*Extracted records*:
******

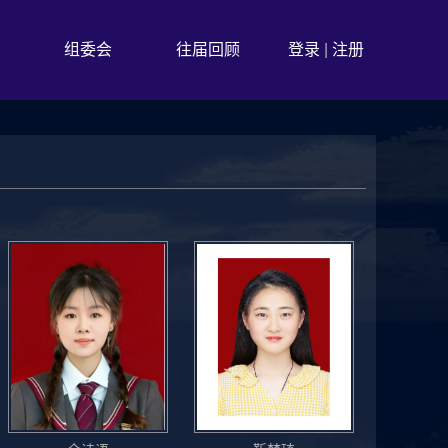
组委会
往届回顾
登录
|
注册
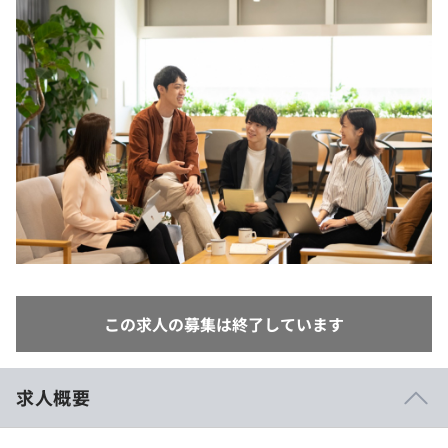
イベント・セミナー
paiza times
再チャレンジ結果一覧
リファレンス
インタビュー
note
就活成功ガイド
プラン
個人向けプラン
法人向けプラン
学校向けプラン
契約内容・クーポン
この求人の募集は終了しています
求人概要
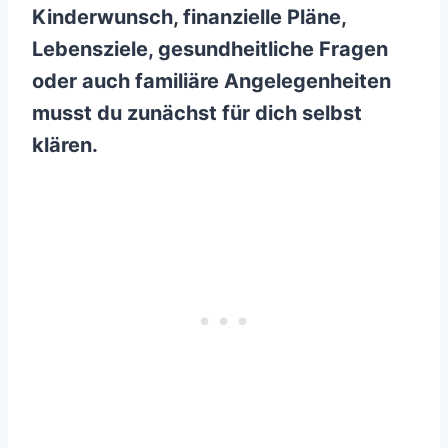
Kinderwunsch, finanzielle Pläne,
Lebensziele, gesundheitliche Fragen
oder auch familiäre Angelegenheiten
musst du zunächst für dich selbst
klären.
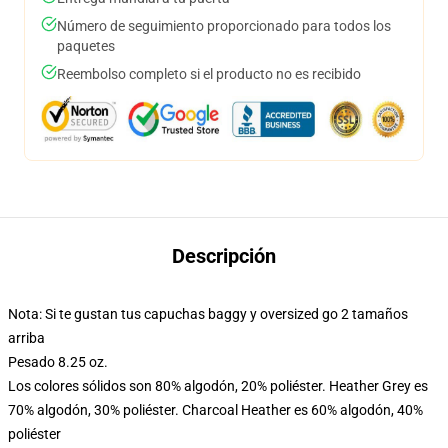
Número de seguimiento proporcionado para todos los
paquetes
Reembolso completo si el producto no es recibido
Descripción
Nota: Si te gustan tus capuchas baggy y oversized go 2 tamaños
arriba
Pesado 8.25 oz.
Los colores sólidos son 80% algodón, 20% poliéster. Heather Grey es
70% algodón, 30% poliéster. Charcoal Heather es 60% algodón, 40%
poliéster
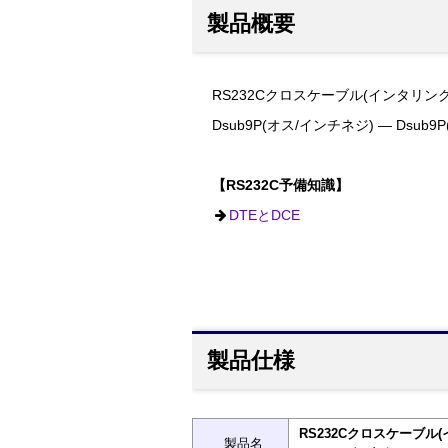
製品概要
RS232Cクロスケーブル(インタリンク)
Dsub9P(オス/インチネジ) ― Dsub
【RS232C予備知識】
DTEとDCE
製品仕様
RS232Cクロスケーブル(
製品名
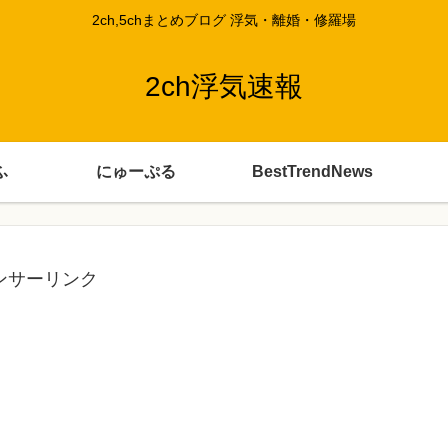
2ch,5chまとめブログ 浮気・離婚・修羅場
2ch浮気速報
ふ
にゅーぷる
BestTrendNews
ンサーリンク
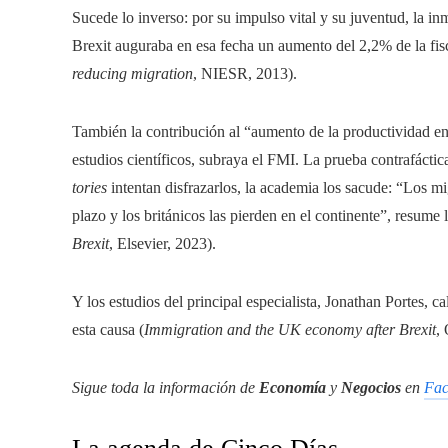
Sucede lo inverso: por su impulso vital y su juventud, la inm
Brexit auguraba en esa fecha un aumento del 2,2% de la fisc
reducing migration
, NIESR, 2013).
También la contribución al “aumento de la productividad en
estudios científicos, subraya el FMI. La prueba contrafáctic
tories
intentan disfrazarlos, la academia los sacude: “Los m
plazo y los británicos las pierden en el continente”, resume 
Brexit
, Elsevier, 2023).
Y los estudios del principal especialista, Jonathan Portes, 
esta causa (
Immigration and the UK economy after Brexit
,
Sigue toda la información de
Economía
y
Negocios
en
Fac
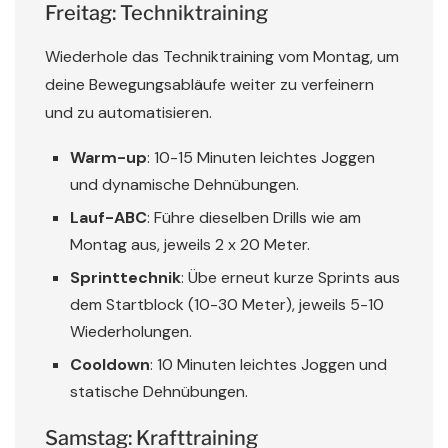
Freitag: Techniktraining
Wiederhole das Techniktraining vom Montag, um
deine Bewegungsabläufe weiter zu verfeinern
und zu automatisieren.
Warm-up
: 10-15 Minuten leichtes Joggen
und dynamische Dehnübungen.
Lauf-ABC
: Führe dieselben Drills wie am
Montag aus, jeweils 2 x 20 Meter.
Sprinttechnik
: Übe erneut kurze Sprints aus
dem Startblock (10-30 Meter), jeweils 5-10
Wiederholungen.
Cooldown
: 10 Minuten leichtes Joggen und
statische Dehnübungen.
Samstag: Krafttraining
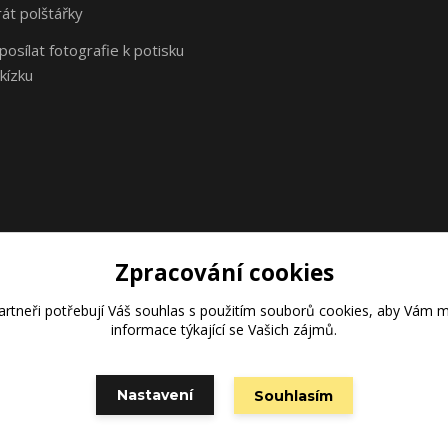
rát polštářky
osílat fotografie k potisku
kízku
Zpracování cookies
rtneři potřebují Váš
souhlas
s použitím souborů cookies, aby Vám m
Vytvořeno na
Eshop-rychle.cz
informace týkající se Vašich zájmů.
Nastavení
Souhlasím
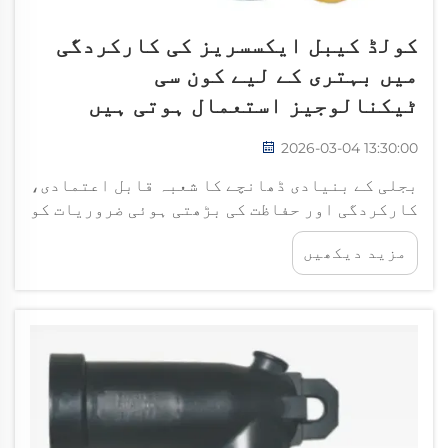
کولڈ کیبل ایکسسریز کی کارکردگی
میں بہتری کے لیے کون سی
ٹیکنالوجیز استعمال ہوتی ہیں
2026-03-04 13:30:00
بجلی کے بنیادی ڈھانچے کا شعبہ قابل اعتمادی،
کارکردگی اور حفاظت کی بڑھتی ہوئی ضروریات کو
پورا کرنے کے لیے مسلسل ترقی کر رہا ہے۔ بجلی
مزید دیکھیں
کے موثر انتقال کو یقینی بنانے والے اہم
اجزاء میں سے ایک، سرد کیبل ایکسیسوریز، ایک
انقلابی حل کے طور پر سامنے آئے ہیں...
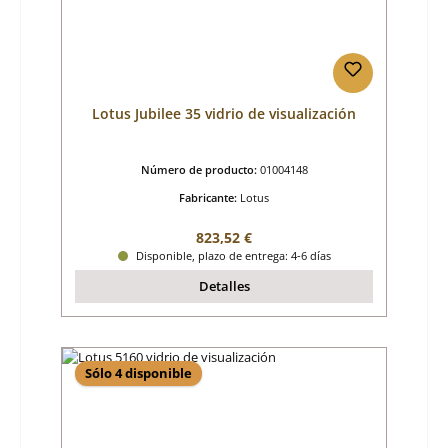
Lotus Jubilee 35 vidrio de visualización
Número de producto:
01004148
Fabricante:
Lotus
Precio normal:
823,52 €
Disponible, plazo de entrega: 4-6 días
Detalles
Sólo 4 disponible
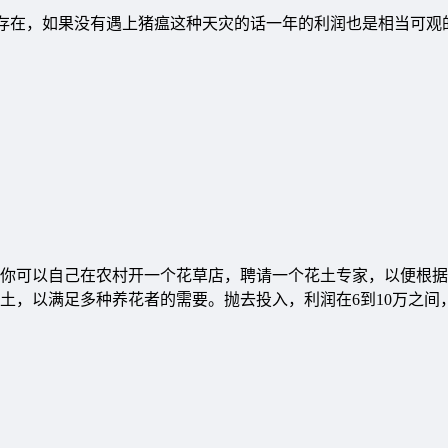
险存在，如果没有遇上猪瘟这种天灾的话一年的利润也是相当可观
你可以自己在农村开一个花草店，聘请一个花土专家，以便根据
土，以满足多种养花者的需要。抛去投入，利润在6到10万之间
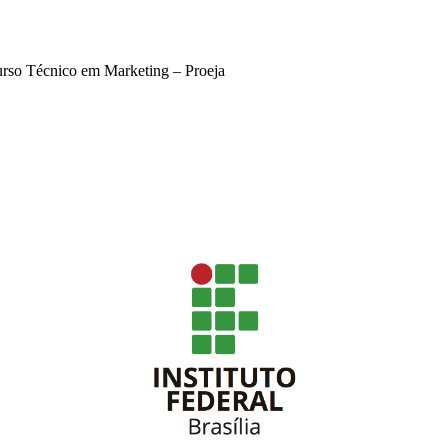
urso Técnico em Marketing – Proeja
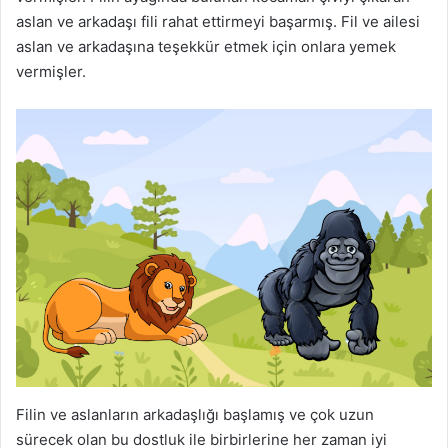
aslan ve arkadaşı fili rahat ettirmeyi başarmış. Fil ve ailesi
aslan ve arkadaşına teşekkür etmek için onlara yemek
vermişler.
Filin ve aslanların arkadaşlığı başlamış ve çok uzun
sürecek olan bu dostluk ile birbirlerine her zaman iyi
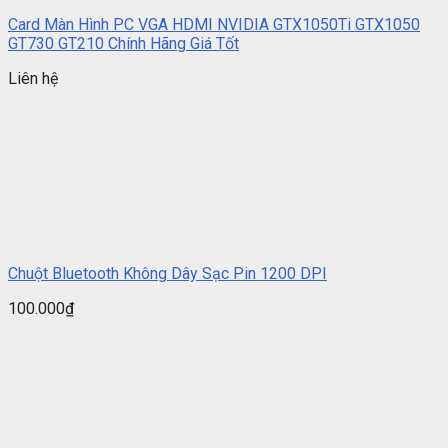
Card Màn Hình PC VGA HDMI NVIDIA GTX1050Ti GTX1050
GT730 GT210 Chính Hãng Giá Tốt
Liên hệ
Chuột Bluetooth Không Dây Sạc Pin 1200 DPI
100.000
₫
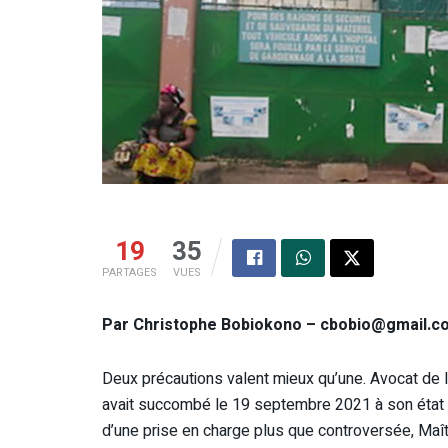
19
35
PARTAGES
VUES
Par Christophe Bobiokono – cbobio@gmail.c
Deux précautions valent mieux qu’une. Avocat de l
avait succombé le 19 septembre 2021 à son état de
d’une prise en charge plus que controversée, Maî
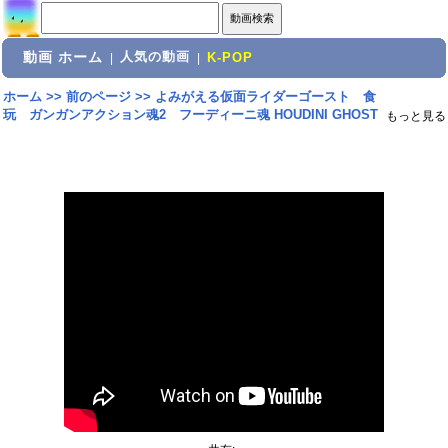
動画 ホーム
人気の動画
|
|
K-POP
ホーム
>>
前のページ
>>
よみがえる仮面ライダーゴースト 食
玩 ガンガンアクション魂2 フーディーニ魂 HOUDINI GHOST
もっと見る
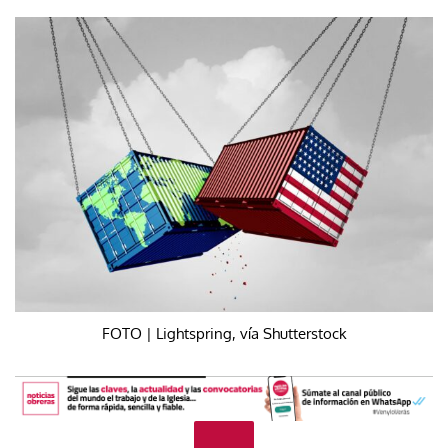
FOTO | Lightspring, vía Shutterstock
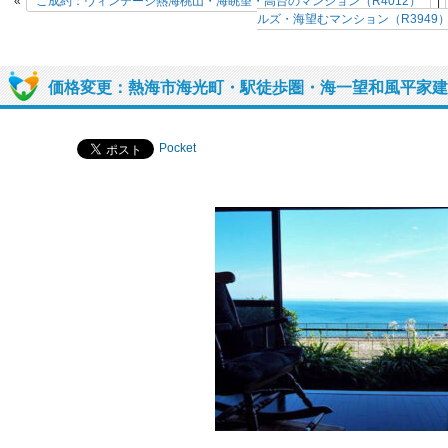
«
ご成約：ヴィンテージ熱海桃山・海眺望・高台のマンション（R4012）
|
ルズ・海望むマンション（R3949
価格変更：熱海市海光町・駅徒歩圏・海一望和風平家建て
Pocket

******

*Goal of the exercise*:
Exactly the lines above from the one that contains "2ch,5chまとめブログ 浮気・離婚・修羅場" down to the one that contains "土，以满足多种养花者的需要。抛去投入，利润在6到10万之间" are to be output, both ends kept and pictures omitted.

*The answer*:
2ch,5chまとめブログ 浮気・離婚・修羅場
2ch浮気速報
ふ
にゅーぷる
BestTrendNews
ンサーリンク
Sucede lo inverso: por su impulso vital y su juventud, la inm
Brexit auguraba en esa fecha un aumento del 2,2% de la fisc
reducing migration
, NIESR, 2013).
También la contribución al “aumento de la productividad en
estudios científicos, subraya el FMI. La prueba contrafáctic
tories
intentan disfrazarlos, la academia los sacude: “Los m
plazo y los británicos las pierden en el continente”, resume 
Brexit
, Elsevier, 2023).
Y los estudios del principal especialista, Jonathan Portes, 
esta causa (
Immigration and the UK economy after Brexit
,
Sigue toda la información de
Economía
y
Negocios
en
Fac
Freitag: Techniktraining
Wiederhole das Techniktraining vom Montag, um
deine Bewegungsabläufe weiter zu verfeinern
und zu automatisieren.
Warm-up
: 10-15 Minuten leichtes Joggen
und dynamische Dehnübungen.
Lauf-ABC
: Führe dieselben Drills wie am
Montag aus, jeweils 2 x 20 Meter.
Sprinttechnik
: Übe erneut kurze Sprints aus
dem Startblock (10-30 Meter), jeweils 5-10
Wiederholungen.
Cooldown
: 10 Minuten leichtes Joggen und
statische Dehnübungen.
Samstag: Krafttraining
rát polštářky
osílat fotografie k potisku
kízku
Zpracování cookies
rtneři potřebují Váš
souhlas
s použitím souborů cookies, aby Vám m
Vytvořeno na
Eshop-rychle.cz
informace týkající se Vašich zájmů.
Nastavení
Souhlasím
کولڈ کیبل ایکسسریز کی کارکردگی
میں بہتری کے لیے کون سی
ٹیکنالوجیز استعمال ہوتی ہیں
2026-03-04 13:30:00
بجلی کے بنیادی ڈھانچے کا شعبہ قابل اعتمادی،
کارکردگی اور حفاظت کی بڑھتی ہوئی ضروریات کو
پورا کرنے کے لیے مسلسل ترقی کر رہا ہے۔ بجلی
مزید دیکھیں
کے موثر انتقال کو یقینی بنانے والے اہم
اجزاء میں سے ایک، سرد کیبل ایکسیسوریز، ایک
انقلابی حل کے طور پر سامنے آئے ہیں...
Lotus Jubilee 35 vidrio de visualización
Número de producto:
01004148
Fabricante:
Lotus
Precio normal:
823,52 €
Disponible, plazo de entrega: 4-6 días
Detalles
Sólo 4 disponible
险存在，如果没有遇上猪瘟这种天灾的话一年的利润也是相当可观
你可以自己在农村开一个花草店，聘请一个花土专家，以便根据
土，以满足多种养花者的需要。抛去投入，利润在6到10万之间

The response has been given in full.